Since I can’t seem to manage to update this blog with anything new, here’s a post from one of the old blogs from a few years ago…

My father, like many men, began losing his hair in his 40s, and, like many men, covered his expanding bald spot with a toupée for many years. His father lost his hair at a much earlier age, and chose to remain coverless. Each year, large groups of men have to deal with the loss of what many consider to be an essential part of their appearance.
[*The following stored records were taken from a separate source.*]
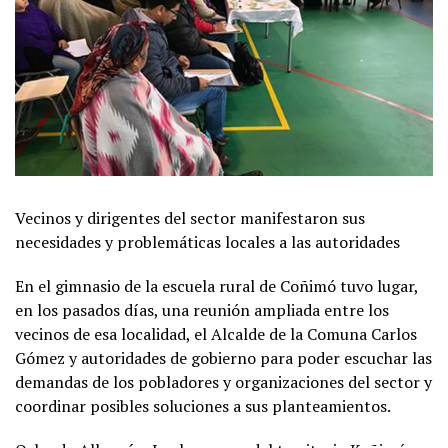
Vecinos y dirigentes del sector manifestaron sus
necesidades y problemáticas locales a las autoridades
En el gimnasio de la escuela rural de Coñimó tuvo lugar,
en los pasados días, una reunión ampliada entre los
vecinos de esa localidad, el Alcalde de la Comuna Carlos
Gómez y autoridades de gobierno para poder escuchar las
demandas de los pobladores y organizaciones del sector y
coordinar posibles soluciones a sus planteamientos.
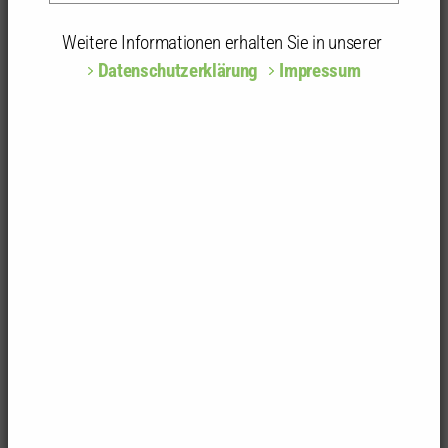
Die Wettbewerbe der letzten Jahre:
Weitere Informationen erhalten Sie in unserer
Datenschutzerklärung
Impressum
Kammer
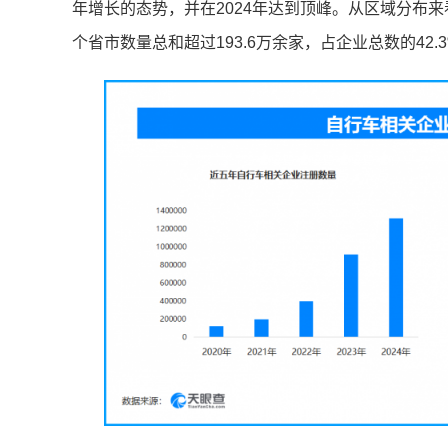
年增长的态势，并在2024年达到顶峰。从区域分布
个省市数量总和超过193.6万余家，占企业总数的42.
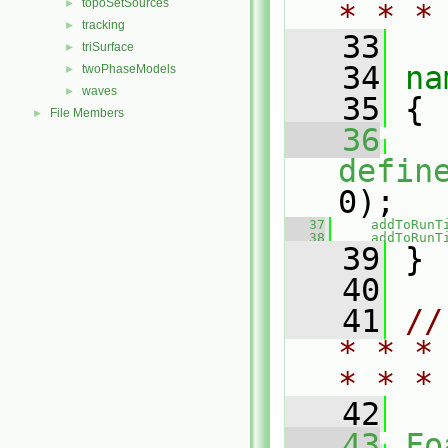
topoSetSources
►
* * *
tracking
►
   33
triSurface
►
   34
na
twoPhaseModels
►
waves
►
   35
 {
File Members
►
   36
defin
0);
   37
addToRunT
   38
addToRunT
   39
 }
   40
   41
//
* * *
* * *
   42
   43
Fo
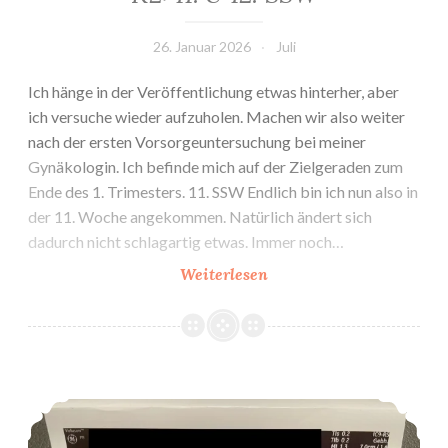
26. Januar 2026
Juli
Ich hänge in der Veröffentlichung etwas hinterher, aber
ich versuche wieder aufzuholen. Machen wir also weiter
nach der ersten Vorsorgeuntersuchung bei meiner
Gynäkologin. Ich befinde mich auf der Zielgeraden zum
Ende des 1. Trimesters. 11. SSW Endlich bin ich nun also in
der 11. Woche angekommen. Natürlich ändert sich
dadurch nicht schlagartig etwas. Immer noch…
K2:
Weiterlesen
11.
&
12.
SSW
K2: 1. Vorsorgeuntersuchung bei Gyn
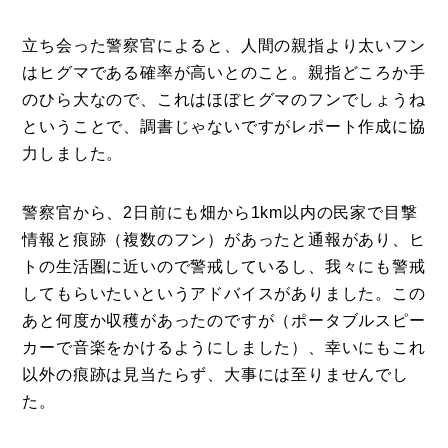
立ち会った警察官によると、人間の親指より太いフン
はヒグマである確率が高いとのこと。親指どころか手
のひら大なので、これはほぼヒグマのフンでしょうね
ということで、調書じゃないですがレポート作成に協
力しました。
警察官から、2日前にも畑から1km以内の民家で目撃
情報と痕跡（複数のフン）があったと通報があり、ヒ
トの生活圏に近いので警戒しているし、我々にも警戒
してもらいたいというアドバイスがありました。この
あと何度か収穫があったのですが（ポータブルスピー
カーで音楽をかけるようにしました）、幸いにもこれ
以外の痕跡は見当たらず、大事には至りませんでし
た。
They deal with it in a variety of ways. Some choose the combover. Others shave off what remains of their hair, to make the loss seem intentional. Still others, like my father, invest in a professionally crafted hairpiece, custom fitted and colored to blend naturally with their remaining hair. Indeed, many people never realized my father was balding at all.
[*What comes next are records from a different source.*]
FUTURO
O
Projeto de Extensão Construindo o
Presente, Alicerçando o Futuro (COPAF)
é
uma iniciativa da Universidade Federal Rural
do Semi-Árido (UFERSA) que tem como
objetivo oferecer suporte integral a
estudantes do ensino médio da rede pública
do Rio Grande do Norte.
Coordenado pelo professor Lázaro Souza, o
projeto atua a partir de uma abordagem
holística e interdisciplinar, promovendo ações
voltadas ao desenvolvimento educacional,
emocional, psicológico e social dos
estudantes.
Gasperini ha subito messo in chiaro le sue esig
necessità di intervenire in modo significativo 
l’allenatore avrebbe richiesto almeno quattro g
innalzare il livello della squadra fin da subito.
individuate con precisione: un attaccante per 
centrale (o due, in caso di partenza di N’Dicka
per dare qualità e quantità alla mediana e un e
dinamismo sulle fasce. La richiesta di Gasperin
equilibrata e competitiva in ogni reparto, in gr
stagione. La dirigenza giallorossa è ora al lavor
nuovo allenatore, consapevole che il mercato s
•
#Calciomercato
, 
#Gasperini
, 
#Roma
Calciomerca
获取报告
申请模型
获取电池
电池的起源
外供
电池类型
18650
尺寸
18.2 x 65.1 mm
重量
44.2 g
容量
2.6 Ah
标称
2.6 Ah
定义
I mention this because I had to take my car to the mechanic so they could tighten the belt they had replaced the other day, which was slipping. While in the waiting area, I noticed another patron who was waiting for his car as well. He appeared to be in his early 50s, and was wearing a wig.

Note that I did not call it a toupée, or a hairpiece, because these terms imply that the article is crafted to resemble the wearer’s actual hair. This was more of a helmet, a fur hat crafted from a pelt of the finest plastic $2.50 can buy. I’m sure the color was a reasonable facsimile of a color the gentleman’s hair was at one time, but it clearly bore no resemblance to the tufts sticking out around the edges. The real shocker came when he got up to move around, and I noticed that there was, where the crown should be, a bald spot.

A bald spot. On a wig.

Now, I can understand that this may be all he can afford, but please. Can he honestly think that this is somehow improving his appearance? Is he longing to recapture the days when he was merely balding? All I could think was, if I ever get to the stage where my scalp is exposed to the wind, and I attempt to cover it with a mangy polyester piece of roadkill, I can only hope someone puts me out of my misery.